On the other hand, there are important differences between the taxi and healthcare industries.

  • Complexity of need: First, healthcare delivery is tremendously more complex and varied than the work of driving a taxi or operating a taxi business.
  • Educational requirements: Healthcare also requires a more specialised and more highly educated workforce, which in turn means that much of its workforce is significantly higher paid and operates with more bargaining power than individuals in the taxi industry.
  • Third parties: The business of healthcare is also substantially more complex: whereas the taxi business involves only two parties (driver and rider), healthcare frequently involves a third party (insurers) and often more (such as employers).
  • Complexity of service requirements: Moreover, whereas the taxi business always involves a car and transport, healthcare can and does happen in many different locations: hospital inpatient, hospital outpatient, physician office, pharmacy, laboratory, rehabilitation facility, etc.
  • Not a normal good: Finally and perhaps most importantly, healthcare is not a normal good in that (i) few people have an independent desire for non-required healthcare services, (ii) nobody knows what their future healthcare needs may be or when they will arise, and (iii) the price an individual may be willing to pay for certain healthcare services (such as life-saving ones) may be limitless.

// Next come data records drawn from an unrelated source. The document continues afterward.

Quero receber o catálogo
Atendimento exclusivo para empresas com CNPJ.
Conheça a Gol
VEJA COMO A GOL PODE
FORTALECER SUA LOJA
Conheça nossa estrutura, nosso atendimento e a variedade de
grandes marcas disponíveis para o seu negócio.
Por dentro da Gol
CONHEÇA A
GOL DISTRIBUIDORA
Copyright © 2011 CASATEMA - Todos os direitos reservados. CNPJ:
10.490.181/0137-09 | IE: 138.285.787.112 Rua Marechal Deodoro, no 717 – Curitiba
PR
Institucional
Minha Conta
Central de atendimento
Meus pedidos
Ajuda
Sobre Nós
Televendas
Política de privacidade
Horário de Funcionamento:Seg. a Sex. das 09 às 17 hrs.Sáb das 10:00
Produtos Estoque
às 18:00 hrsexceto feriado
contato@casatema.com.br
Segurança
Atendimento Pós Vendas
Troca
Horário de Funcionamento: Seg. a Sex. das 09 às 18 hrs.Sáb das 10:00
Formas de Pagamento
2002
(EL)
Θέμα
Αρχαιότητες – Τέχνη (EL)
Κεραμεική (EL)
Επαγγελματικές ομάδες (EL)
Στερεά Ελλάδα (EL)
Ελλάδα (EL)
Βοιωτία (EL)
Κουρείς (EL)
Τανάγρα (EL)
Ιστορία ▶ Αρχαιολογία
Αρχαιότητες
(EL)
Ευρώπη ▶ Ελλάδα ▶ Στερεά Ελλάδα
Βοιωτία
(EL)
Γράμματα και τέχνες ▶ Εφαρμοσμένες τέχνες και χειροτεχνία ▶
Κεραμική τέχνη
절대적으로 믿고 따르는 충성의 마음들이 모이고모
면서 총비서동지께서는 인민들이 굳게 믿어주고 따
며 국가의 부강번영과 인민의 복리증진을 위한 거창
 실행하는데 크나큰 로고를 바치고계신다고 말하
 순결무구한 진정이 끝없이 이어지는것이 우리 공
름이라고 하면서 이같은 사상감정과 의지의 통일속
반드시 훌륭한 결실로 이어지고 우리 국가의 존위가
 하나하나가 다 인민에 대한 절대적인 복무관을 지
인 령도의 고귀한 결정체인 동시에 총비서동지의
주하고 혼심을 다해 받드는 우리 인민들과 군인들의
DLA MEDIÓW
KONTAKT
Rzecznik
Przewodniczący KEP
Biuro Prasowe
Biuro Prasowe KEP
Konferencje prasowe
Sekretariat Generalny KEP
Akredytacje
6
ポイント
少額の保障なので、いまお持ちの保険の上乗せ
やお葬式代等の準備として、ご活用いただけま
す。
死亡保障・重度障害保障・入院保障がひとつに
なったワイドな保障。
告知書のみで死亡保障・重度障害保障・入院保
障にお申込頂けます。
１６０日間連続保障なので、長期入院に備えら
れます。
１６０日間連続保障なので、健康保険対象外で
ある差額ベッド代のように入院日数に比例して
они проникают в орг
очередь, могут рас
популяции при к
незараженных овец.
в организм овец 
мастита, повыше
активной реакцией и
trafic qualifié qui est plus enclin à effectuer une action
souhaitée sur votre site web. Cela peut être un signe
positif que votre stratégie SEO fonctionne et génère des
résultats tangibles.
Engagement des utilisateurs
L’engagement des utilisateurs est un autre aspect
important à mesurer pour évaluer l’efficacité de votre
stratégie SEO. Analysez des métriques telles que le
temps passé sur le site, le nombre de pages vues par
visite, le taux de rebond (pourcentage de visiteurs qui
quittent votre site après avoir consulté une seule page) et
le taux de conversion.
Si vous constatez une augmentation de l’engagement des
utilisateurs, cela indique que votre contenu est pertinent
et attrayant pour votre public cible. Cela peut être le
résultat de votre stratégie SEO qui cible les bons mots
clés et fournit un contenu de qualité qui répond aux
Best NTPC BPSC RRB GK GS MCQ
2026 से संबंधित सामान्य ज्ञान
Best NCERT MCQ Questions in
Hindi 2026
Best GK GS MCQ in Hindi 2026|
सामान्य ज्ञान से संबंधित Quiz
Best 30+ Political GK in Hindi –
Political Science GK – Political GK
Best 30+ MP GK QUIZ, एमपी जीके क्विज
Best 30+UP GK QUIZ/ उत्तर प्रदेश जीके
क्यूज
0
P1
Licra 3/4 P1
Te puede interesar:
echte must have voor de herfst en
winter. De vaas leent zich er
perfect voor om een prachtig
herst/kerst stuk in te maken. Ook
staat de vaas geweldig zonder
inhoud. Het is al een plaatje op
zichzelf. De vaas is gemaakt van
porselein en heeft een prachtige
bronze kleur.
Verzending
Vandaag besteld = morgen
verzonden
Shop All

Much uncertainty, but one clear winner

Taxi businesses found themselves unprepared for the type of disruptive competition that Lyft and Uber represented. And it’s fair to say that taxi businesses were playing by a set of rules that Lyft and Uber managed to sidestep. But while the taxi industry – and many local governments – fought hard to force Lyft and Uber to “play by the rules,” it’s also true that consumers have strongly sided with the platforms as shown by both their political and economic votes. At the end of the day, Lyft and Uber seem to do a better job of meeting consumers where they are and providing the same service in a more convenient and efficient way.

Could the healthcare delivery system find itself similarly upended in the coming years? It’s likely too early to say how much or what parts are likely to be transformed, but one thing does seem certain: Platforms are here to stay, and we’re likely to see more of them, based on where funding is going.

What’s also fairly certain: Consumers will be the big winners regardless of how the delivery system is impacted.